Now to my blog's title, the defense of President Trump. Yesterday, everyone was attacking Trump for not coming down hard on Putin for past election meddling. Unfortunately, I turned on Fox and saw Shepard Smith claiming Trump's behavior was treasonous, and I couldn't watch anything after that. So the logic I'll step through may have some holes due to my not watching the news on this one in depth.
Why might Trump not take a hard position against Putin and Russian election meddling? Could it be that most of the media and lots of social media claim that Russian meddling affected the results of the election and that Hillary Clinton would have won without it? That Russian meddling makes his presidency illegitimate?
I expect that President Trump believes that his campaign was superior to Hillary Clinton's. That Russian meddling changed little or no votes. And that his win and his legitimacy are being wrongly maligned for no good reason.
Further, you have the despised media and most of the government telling him what he has to say and how he has to behave in a meeting with Putin. Would you want to be told what you had to do in an important meeting?
Then take it a step further. Every action he has taken has been opposed by the media and frequently by much or most of his own party. Do you think Trump is the type of person to close-up, play it safe, and avoid controversy? Especially if he thinks he is in the right?
Let's take a few examples of the pressure he's been put under. Supposedly, he is the head of the executive branch of government. He hires an Attorney General he believes will be a defender of his agenda. The AG promptly recuses himself from all things Russian and campaign related. His deputy AG recommends firing the FBI director (which Trump does), then turns around and appoints a Special Prosecutor to investigate all things Russian and campaign related, an old friend. Does Trump have any control over his DOJ? Obviously not.

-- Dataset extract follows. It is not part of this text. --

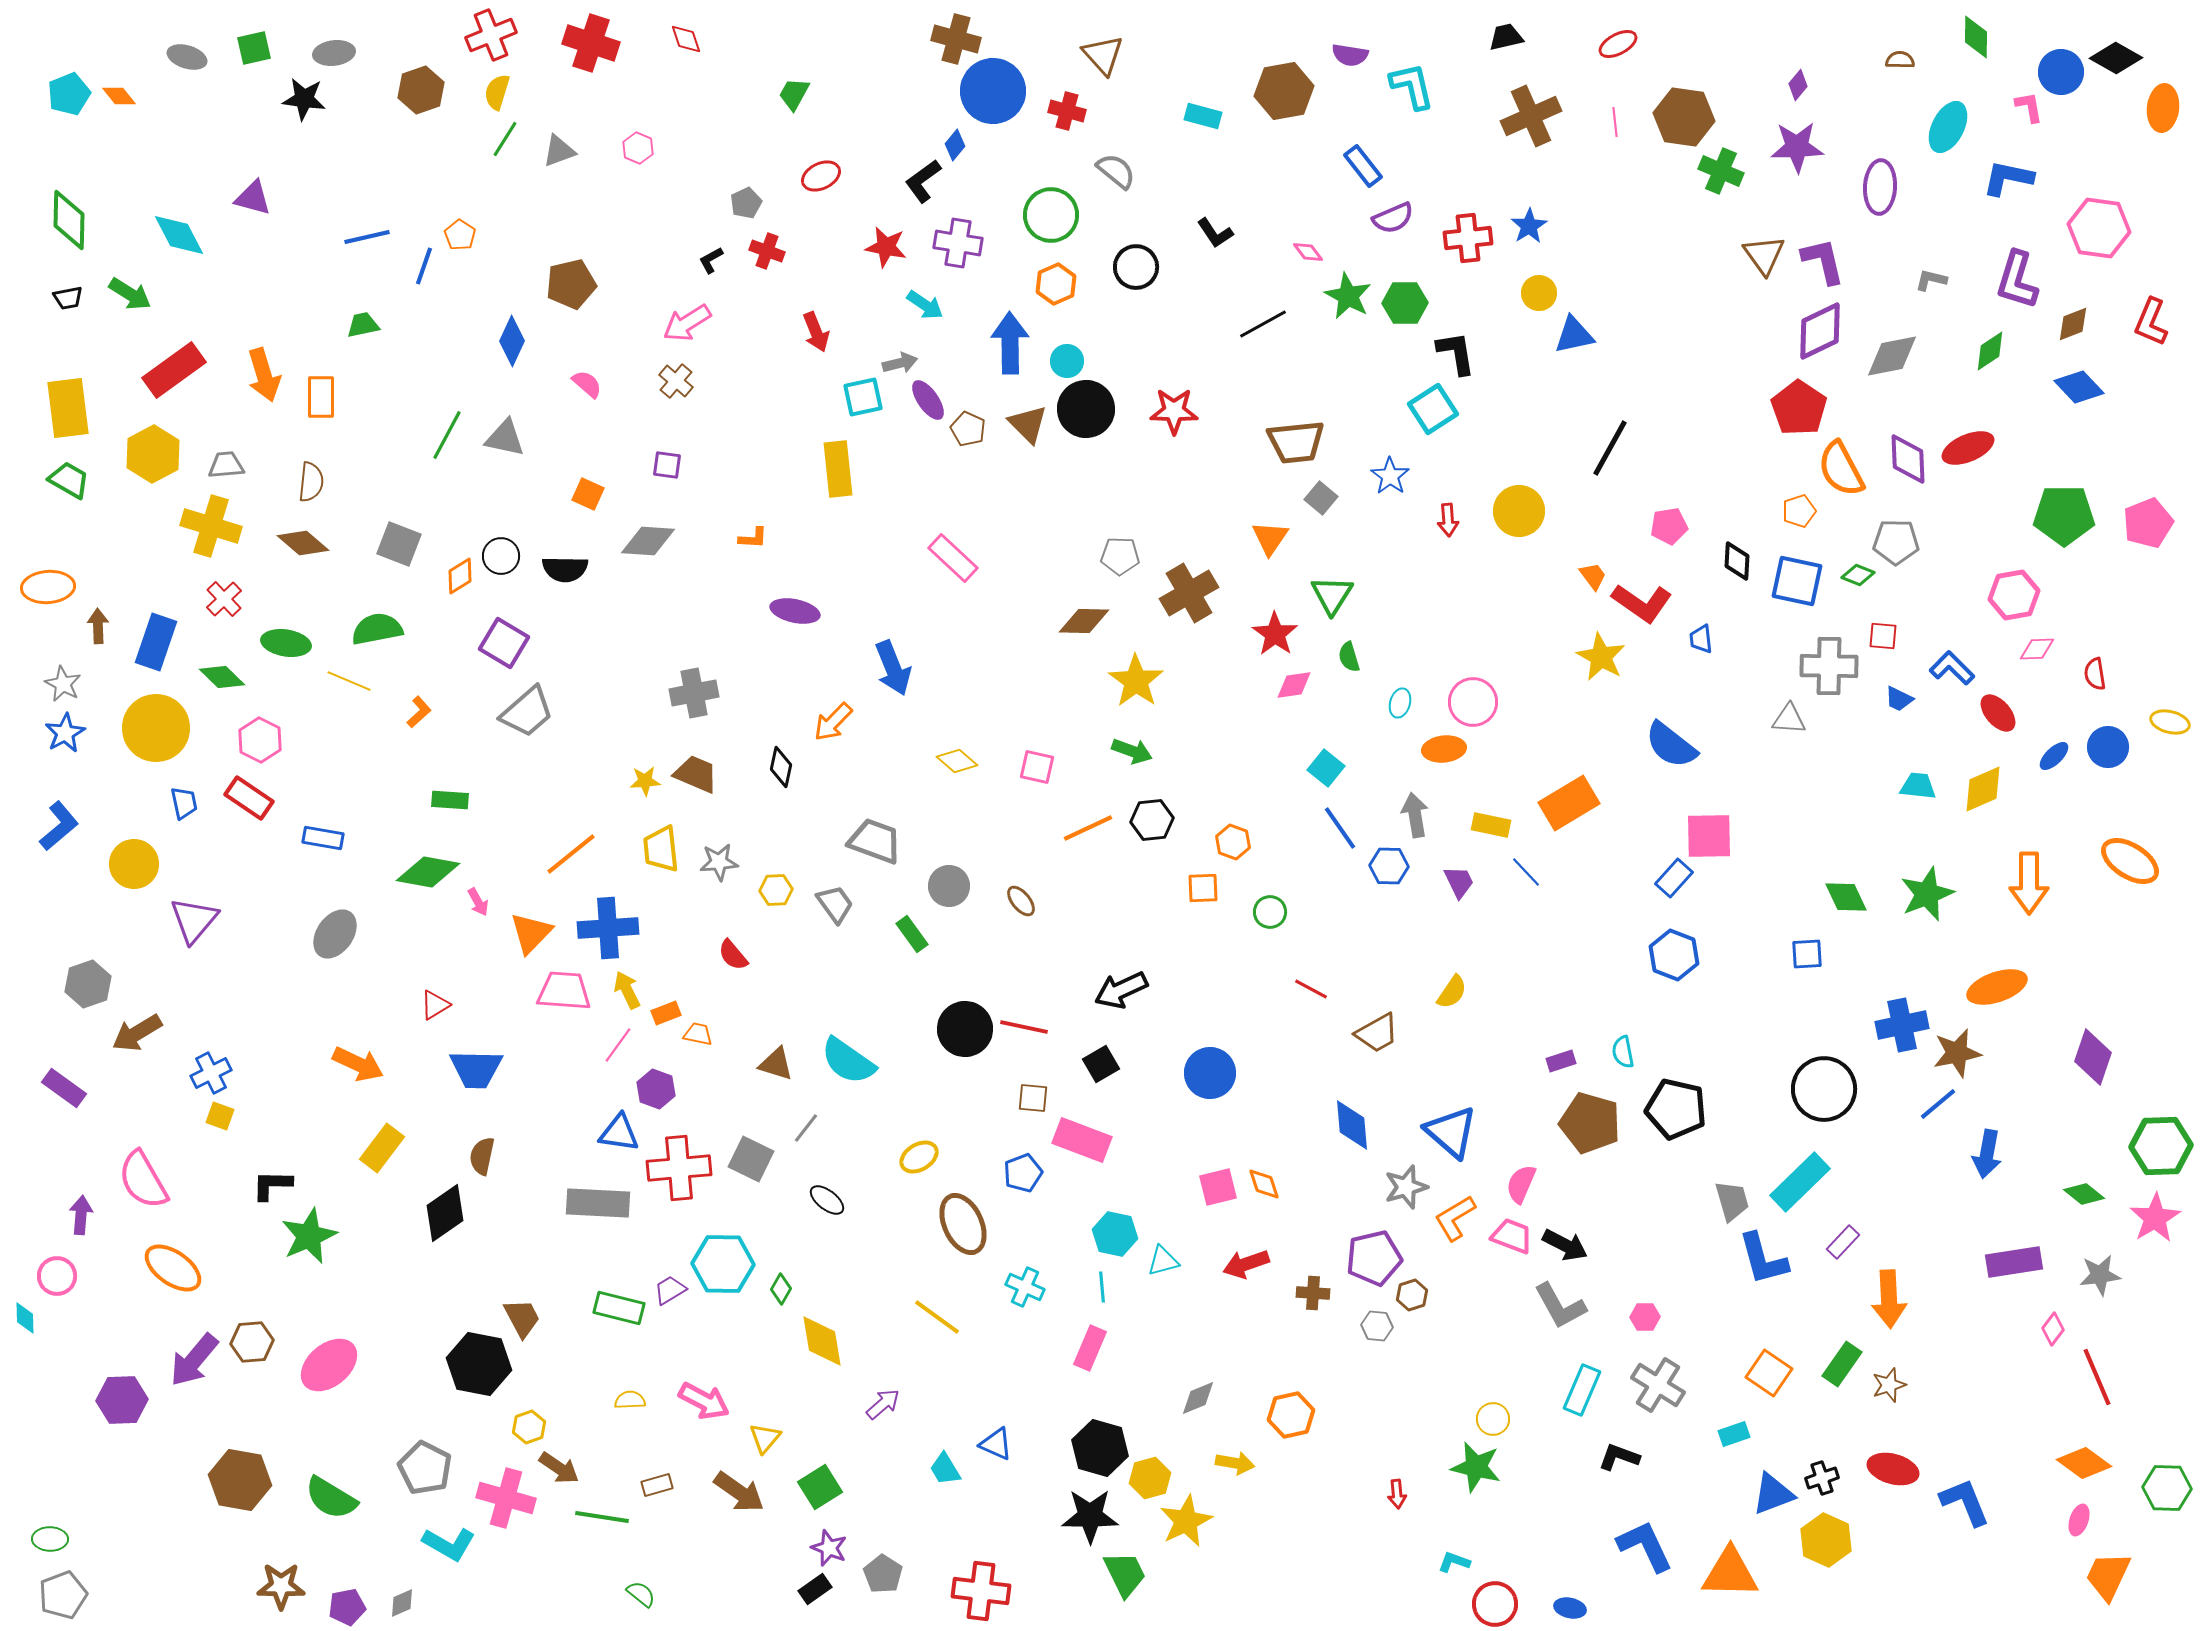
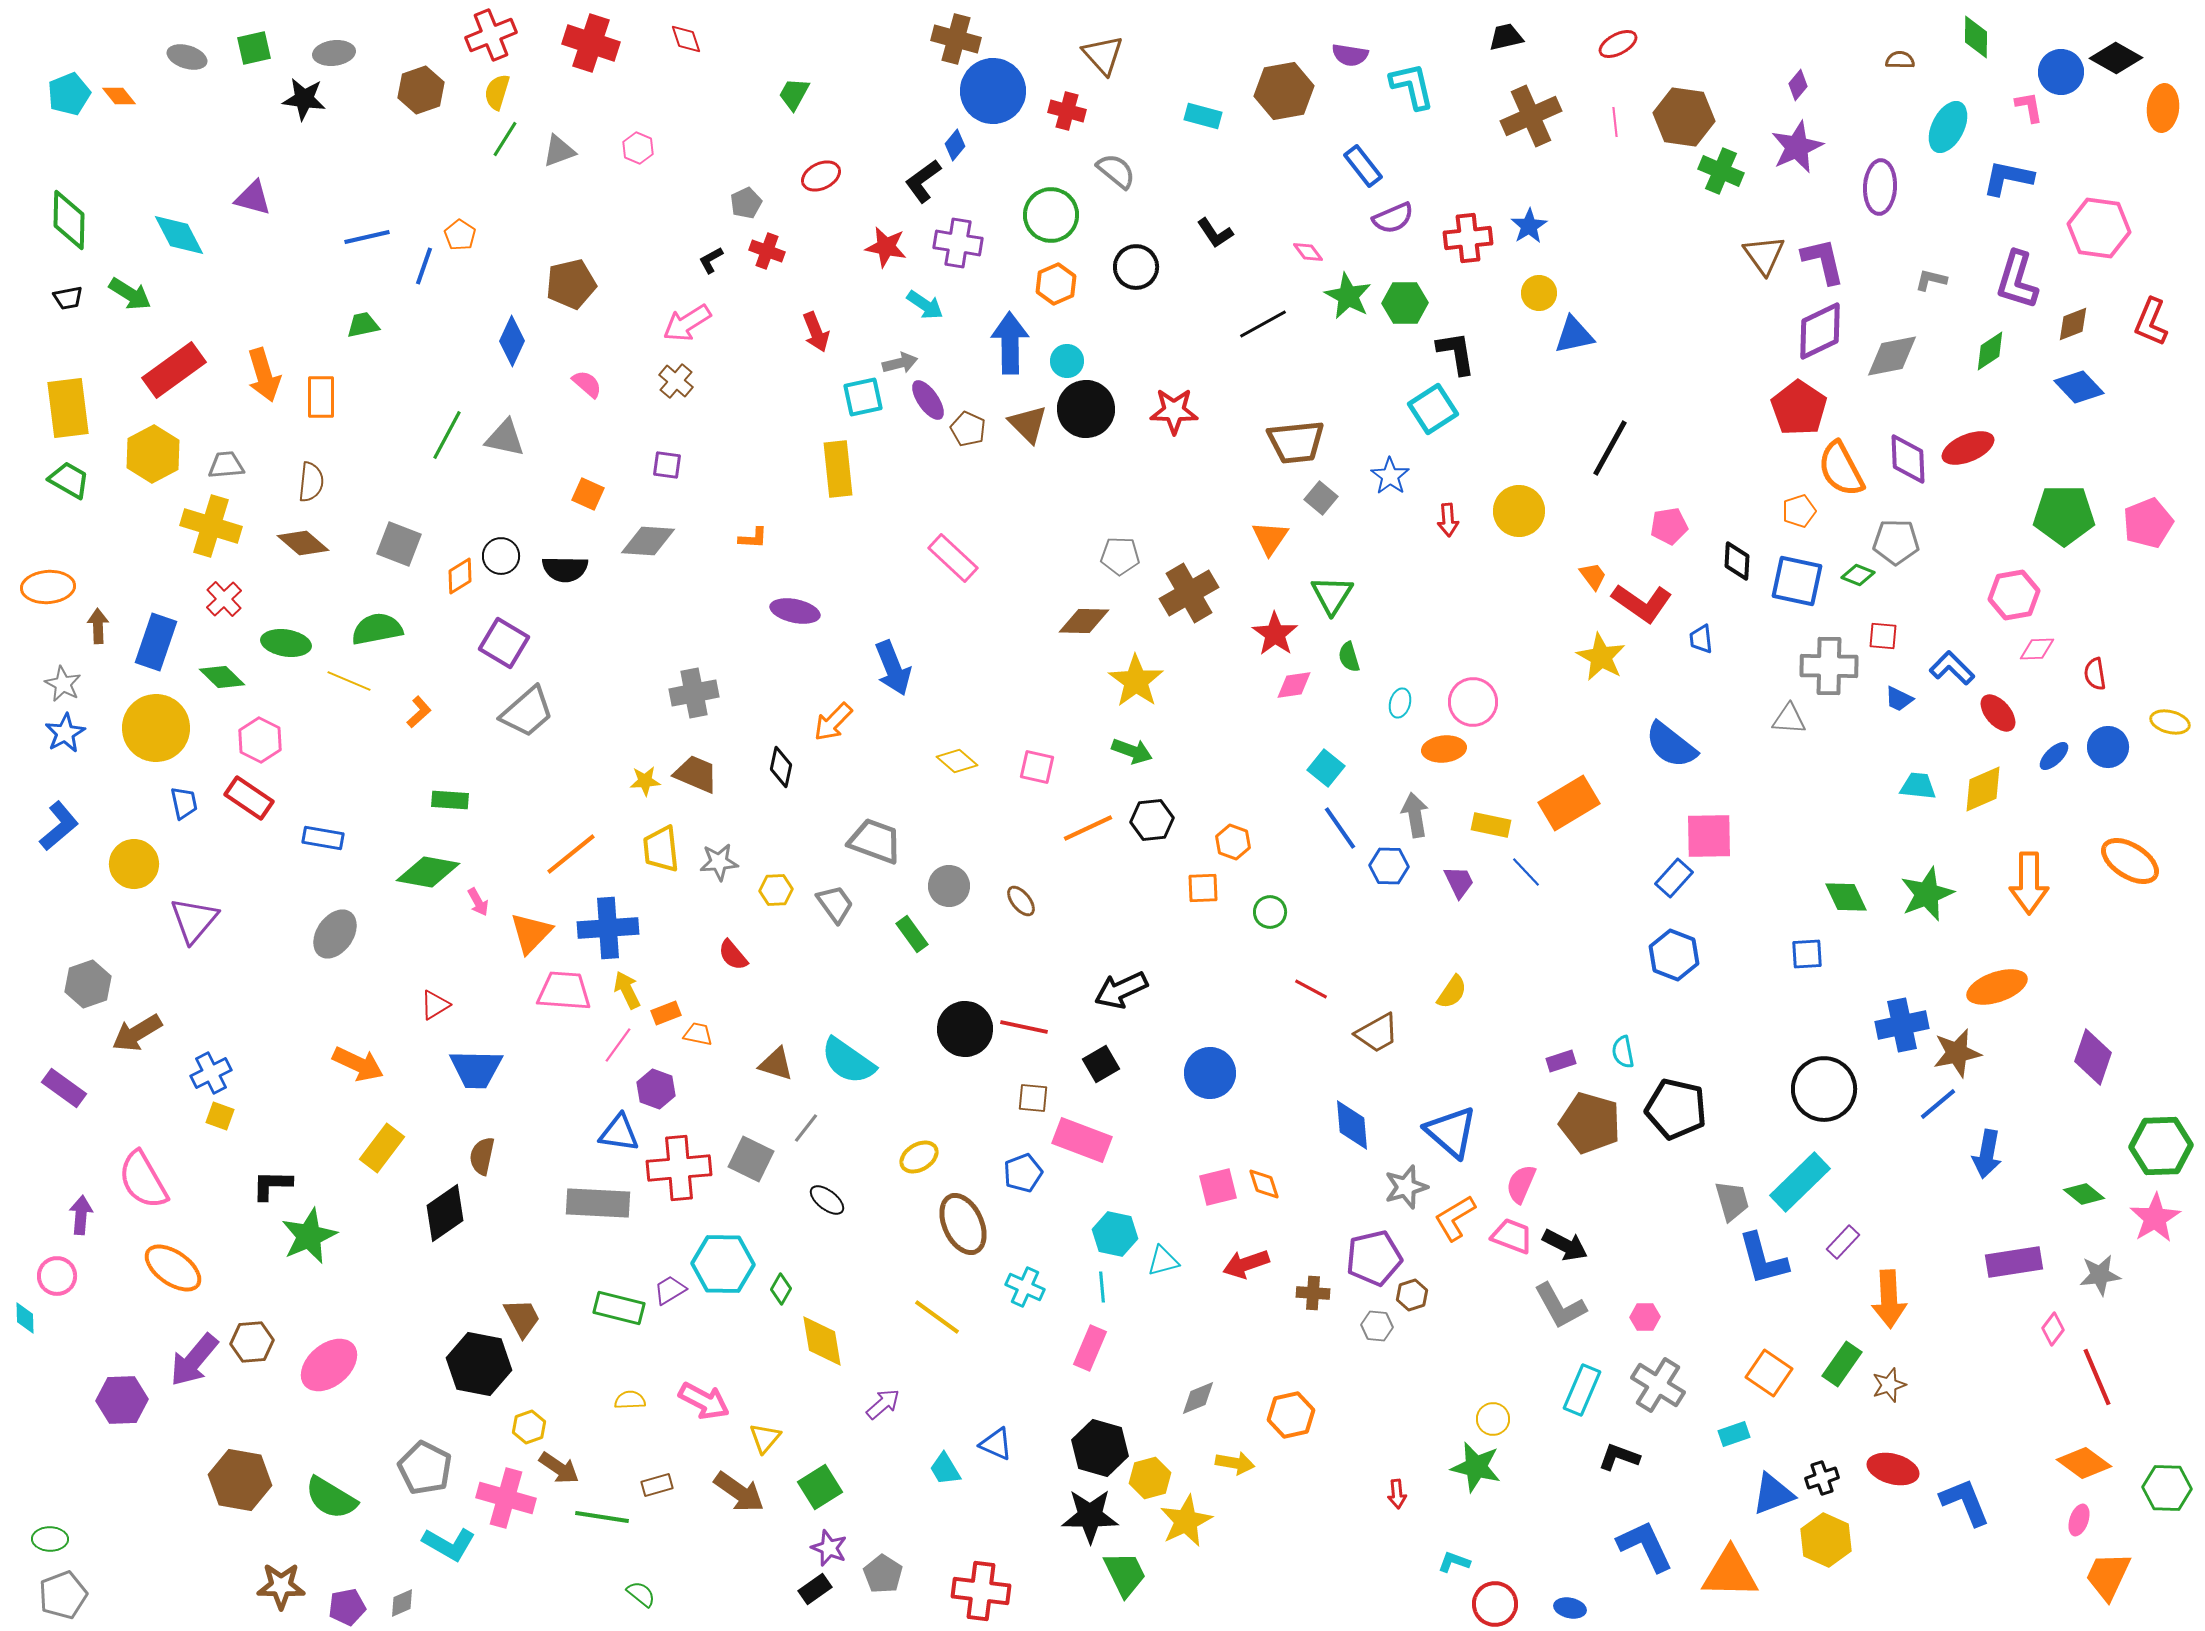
purple star at (1797, 147): rotated 22 degrees counterclockwise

But it goes further, Congress introduces legislation that will prevent him from firing the AG and deputy AG. His own party indicates support. I assume Trump's advisers say don't fire them or you will be compared to Nixon and impeachment will be a likely outcome. So Trump lives with the Mueller investigation and the media bashing for over a year and a half.
Not only that, but anybody associated with his campaign that appears to have done anything legally questionable in the last decade or two is indicted on charges having nothing to do with Trump.
On a second topic, his immigration actions are stymied by federal judges for a year and a half until the Supreme Court finally says he was right in following the law.
He believes a wall will help limit illegal immigration--that violates our federal laws. But his request for $20 B goes unanswered. He cannot get congress to pass DACA legislation and cannot even get a rider on other bills for the wall. Further, the defense bill included language saying he could not use existing funds for the wall. His own party had to vote to include that language.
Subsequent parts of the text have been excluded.